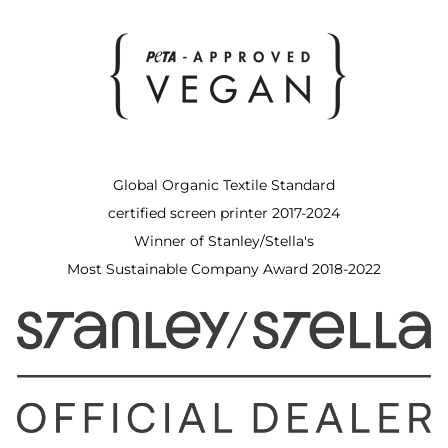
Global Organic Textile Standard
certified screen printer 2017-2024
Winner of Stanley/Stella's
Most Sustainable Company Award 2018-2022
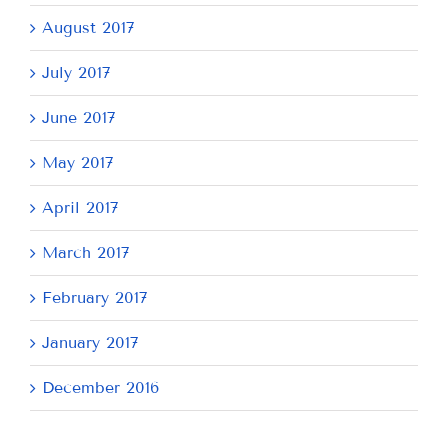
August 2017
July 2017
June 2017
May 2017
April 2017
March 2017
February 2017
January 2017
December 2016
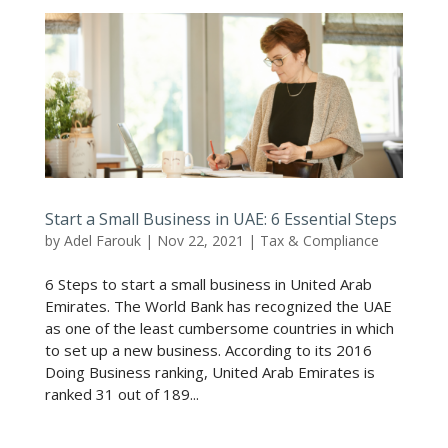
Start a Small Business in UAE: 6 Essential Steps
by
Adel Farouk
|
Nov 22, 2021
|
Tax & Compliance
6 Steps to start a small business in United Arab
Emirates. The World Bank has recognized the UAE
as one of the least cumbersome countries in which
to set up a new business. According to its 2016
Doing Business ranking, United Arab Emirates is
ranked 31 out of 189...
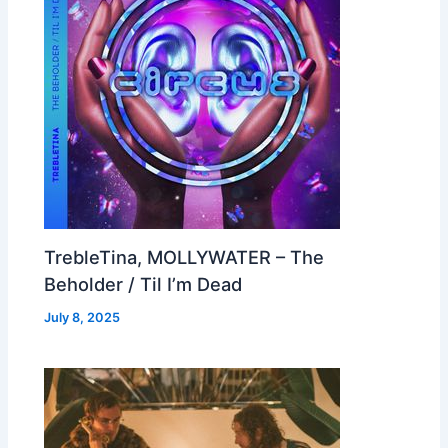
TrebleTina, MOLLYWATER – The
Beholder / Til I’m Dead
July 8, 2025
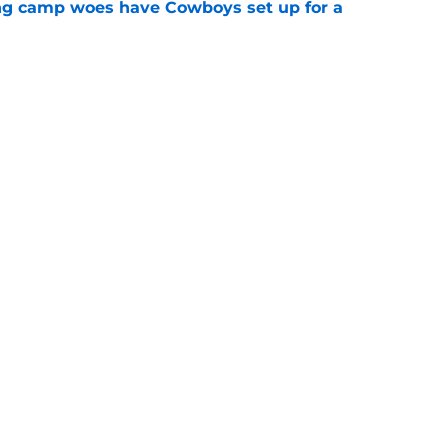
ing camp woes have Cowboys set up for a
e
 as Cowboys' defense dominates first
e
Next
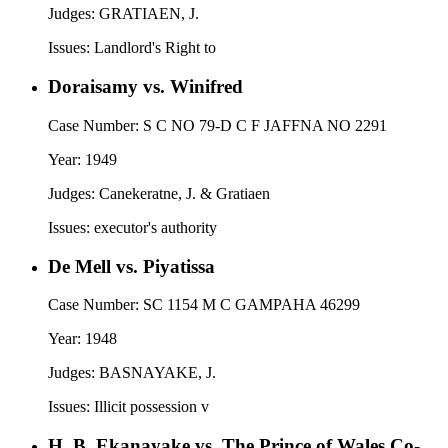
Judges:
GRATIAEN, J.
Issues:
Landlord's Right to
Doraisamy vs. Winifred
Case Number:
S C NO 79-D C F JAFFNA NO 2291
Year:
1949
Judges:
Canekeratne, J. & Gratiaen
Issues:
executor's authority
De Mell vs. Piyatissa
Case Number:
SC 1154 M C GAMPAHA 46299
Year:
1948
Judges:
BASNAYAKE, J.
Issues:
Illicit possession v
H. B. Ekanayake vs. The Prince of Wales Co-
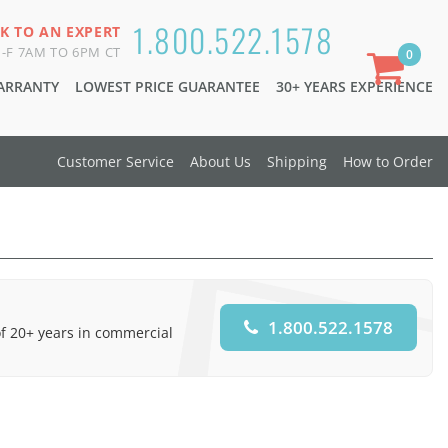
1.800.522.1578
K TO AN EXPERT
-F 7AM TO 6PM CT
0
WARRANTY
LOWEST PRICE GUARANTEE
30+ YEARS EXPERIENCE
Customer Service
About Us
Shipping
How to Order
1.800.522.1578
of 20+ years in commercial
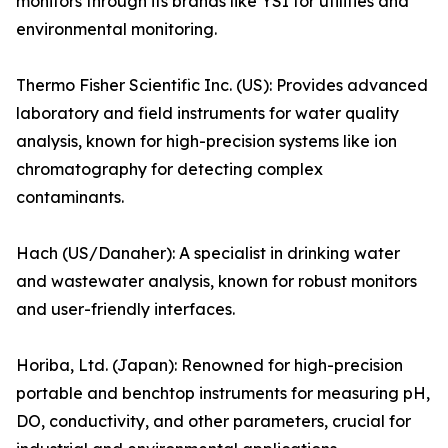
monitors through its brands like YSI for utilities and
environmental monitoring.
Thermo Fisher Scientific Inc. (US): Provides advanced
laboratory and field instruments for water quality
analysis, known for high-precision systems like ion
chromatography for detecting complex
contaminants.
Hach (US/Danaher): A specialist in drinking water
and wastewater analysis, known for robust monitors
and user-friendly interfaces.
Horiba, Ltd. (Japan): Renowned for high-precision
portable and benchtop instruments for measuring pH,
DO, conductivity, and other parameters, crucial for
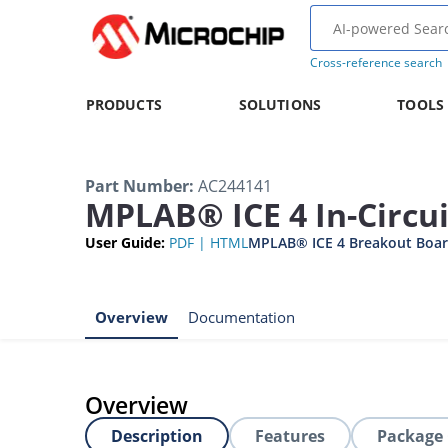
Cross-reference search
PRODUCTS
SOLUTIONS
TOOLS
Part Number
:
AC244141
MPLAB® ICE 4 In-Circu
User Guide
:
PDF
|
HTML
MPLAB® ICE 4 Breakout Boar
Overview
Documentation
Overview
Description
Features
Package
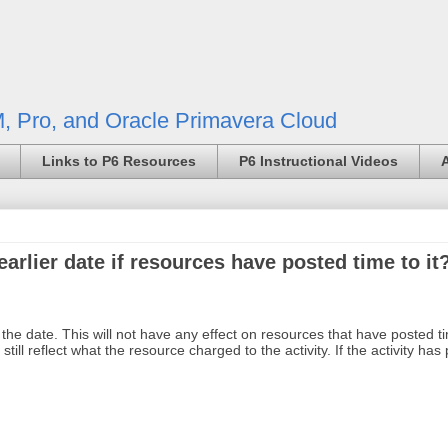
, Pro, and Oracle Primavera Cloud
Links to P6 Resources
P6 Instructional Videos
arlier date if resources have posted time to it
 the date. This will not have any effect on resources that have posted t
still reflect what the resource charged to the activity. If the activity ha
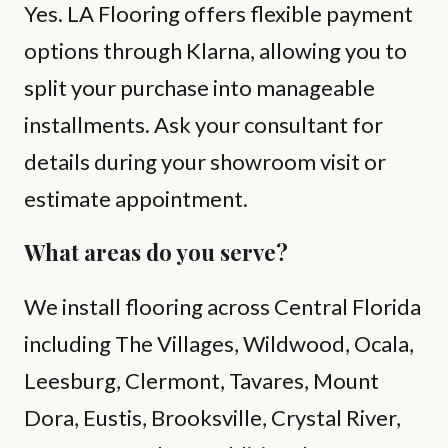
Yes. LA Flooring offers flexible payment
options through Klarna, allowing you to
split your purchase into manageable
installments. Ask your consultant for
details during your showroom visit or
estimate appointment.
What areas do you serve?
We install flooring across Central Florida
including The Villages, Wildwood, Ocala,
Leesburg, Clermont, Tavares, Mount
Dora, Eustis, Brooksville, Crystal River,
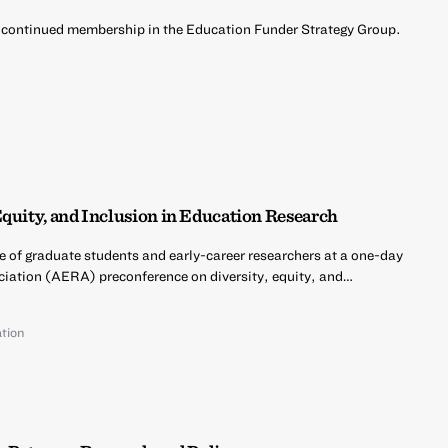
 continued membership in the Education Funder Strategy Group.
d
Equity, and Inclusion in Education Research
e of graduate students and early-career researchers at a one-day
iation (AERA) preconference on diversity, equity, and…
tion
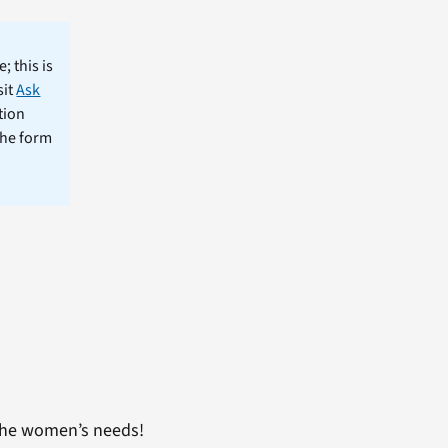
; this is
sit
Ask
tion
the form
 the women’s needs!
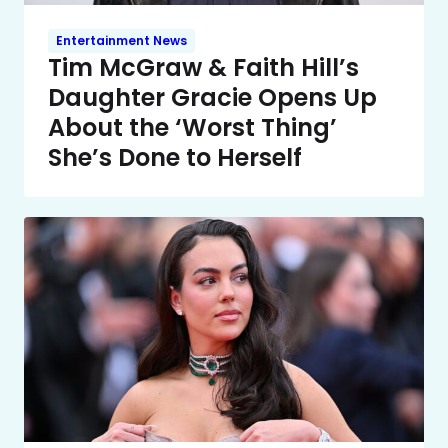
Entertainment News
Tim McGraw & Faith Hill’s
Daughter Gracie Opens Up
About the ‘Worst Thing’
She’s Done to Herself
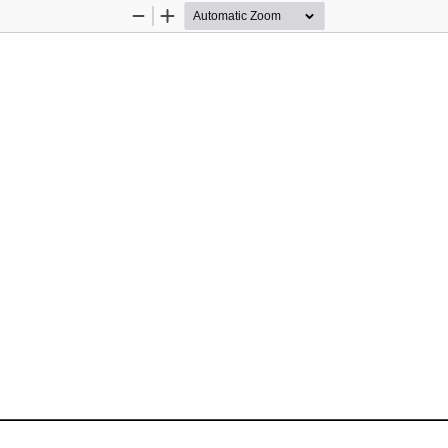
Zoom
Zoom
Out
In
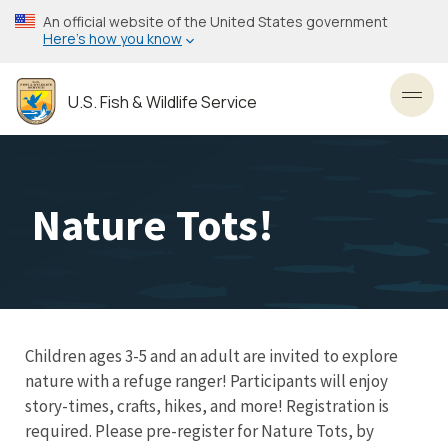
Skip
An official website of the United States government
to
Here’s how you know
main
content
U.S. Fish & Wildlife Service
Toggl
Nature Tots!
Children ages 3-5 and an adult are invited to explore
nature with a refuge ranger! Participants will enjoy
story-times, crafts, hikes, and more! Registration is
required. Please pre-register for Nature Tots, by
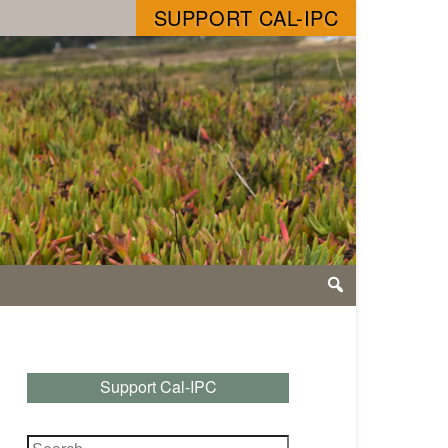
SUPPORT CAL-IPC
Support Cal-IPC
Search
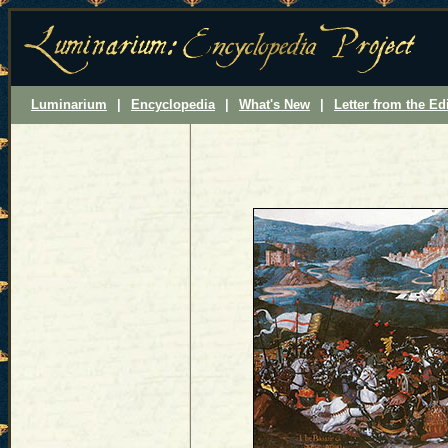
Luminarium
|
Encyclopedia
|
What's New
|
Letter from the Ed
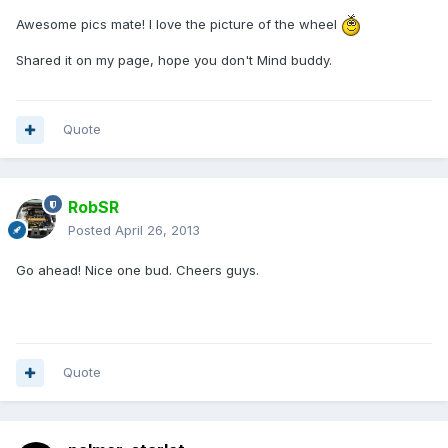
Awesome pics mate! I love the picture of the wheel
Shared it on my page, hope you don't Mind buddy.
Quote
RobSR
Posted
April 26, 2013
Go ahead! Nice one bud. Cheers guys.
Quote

::::

#### [TASK GOAL]
You need to copy every entry exactly, taking out only the pictures.

#### [EXPECTED ANSWER]
Global Organic Textile Standard
certified screen printer 2017-2024
Winner of Stanley/Stella's
Most Sustainable Company Award 2018-2022
August 2017
July 2017
June 2017
May 2017
April 2017
March 2017
February 2017
January 2017
December 2016
Start a Small Business in UAE: 6 Essential Steps
by
Adel Farouk
|
Nov 22, 2021
|
Tax & Compliance
6 Steps to start a small business in United Arab
Emirates. The World Bank has recognized the UAE
as one of the least cumbersome countries in which
to set up a new business. According to its 2016
Doing Business ranking, United Arab Emirates is
ranked 31 out of 189...
TrebleTina, MOLLYWATER – The
Beholder / Til I’m Dead
July 8, 2025
ing camp woes have Cowboys set up for a
e
 as Cowboys' defense dominates first
e
Next
Judges:
GRATIAEN, J.
Issues:
Landlord's Right to
Doraisamy vs. Winifred
Case Number:
S C NO 79-D C F JAFFNA NO 2291
Year:
1949
Judges:
Canekeratne, J. & Gratiaen
Issues:
executor's authority
De Mell vs. Piyatissa
Case Number:
SC 1154 M C GAMPAHA 46299
Year:
1948
Judges:
BASNAYAKE, J.
Issues:
Illicit possession v
H. B. Ekanayake vs. The Prince of Wales Co-
1.800.522.1578
K TO AN EXPERT
-F 7AM TO 6PM CT
0
WARRANTY
LOWEST PRICE GUARANTEE
30+ YEARS EXPERIENCE
Customer Service
About Us
Shipping
How to Order
1.800.522.1578
of 20+ years in commercial
monitors through its brands like YSI for utilities and
environmental monitoring.
Thermo Fisher Scientific Inc. (US): Provides advanced
laboratory and field instruments for water quality
analysis, known for high-precision systems like ion
chromatography for detecting complex
contaminants.
Hach (US/Danaher): A specialist in drinking water
and wastewater analysis, known for robust monitors
and user-friendly interfaces.
Horiba, Ltd. (Japan): Renowned for high-precision
portable and benchtop instruments for measuring pH,
DO, conductivity, and other parameters, crucial for
Cross-reference search
PRODUCTS
SOLUTIONS
TOOLS
Part Number
:
AC244141
MPLAB® ICE 4 In-Circu
User Guide
:
PDF
|
HTML
MPLAB® ICE 4 Breakout Boar
Overview
Documentation
Overview
Description
Features
Package
, Pro, and Oracle Primavera Cloud
Links to P6 Resources
P6 Instructional Videos
arlier date if resources have posted time to it
 the date. This will not have any effect on resources that have posted t
still reflect what the resource charged to the activity. If the activity ha
Yes. LA Flooring offers flexible payment
options through Klarna, allowing you to
split your purchase into manageable
installments. Ask your consultant for
details during your showroom visit or
estimate appointment.
What areas do you serve?
We install flooring across Central Florida
including The Villages, Wildwood, Ocala,
Leesburg, Clermont, Tavares, Mount
Dora, Eustis, Brooksville, Crystal River,
 continued membership in the Education Funder Strategy Group.
d
Equity, and Inclusion in Education Research
e of graduate students and early-career researchers at a one-day
iation (AERA) preconference on diversity, equity, and…
tion
; this is
sit
Ask
tion
the form
 the women’s needs!
Entertainment News
Tim McGraw & Faith Hill’s
Daughter Gracie Opens Up
About the ‘Worst Thing’
She’s Done to Herself
Zoom
Zoom
Out
In
Skip
An official website of the United States government
to
Here’s how you know
main
content
U.S. Fish & Wildlife Service
Toggl
Nature Tots!
Children ages 3-5 and an adult are invited to explore
nature with a refuge ranger! Participants will enjoy
story-times, crafts, hikes, and more! Registration is
required. Please pre-register for Nature Tots, by
SUPPORT CAL-IPC
Support Cal-IPC
Search
Luminarium
|
Encyclopedia
|
What's New
|
Letter from the Ed
Awesome pics mate! I love the picture of the wheel
Shared it on my page, hope you don't Mind buddy.
Quote
RobSR
Posted
April 26, 2013
Go ahead! Nice one bud. Cheers guys.
Quote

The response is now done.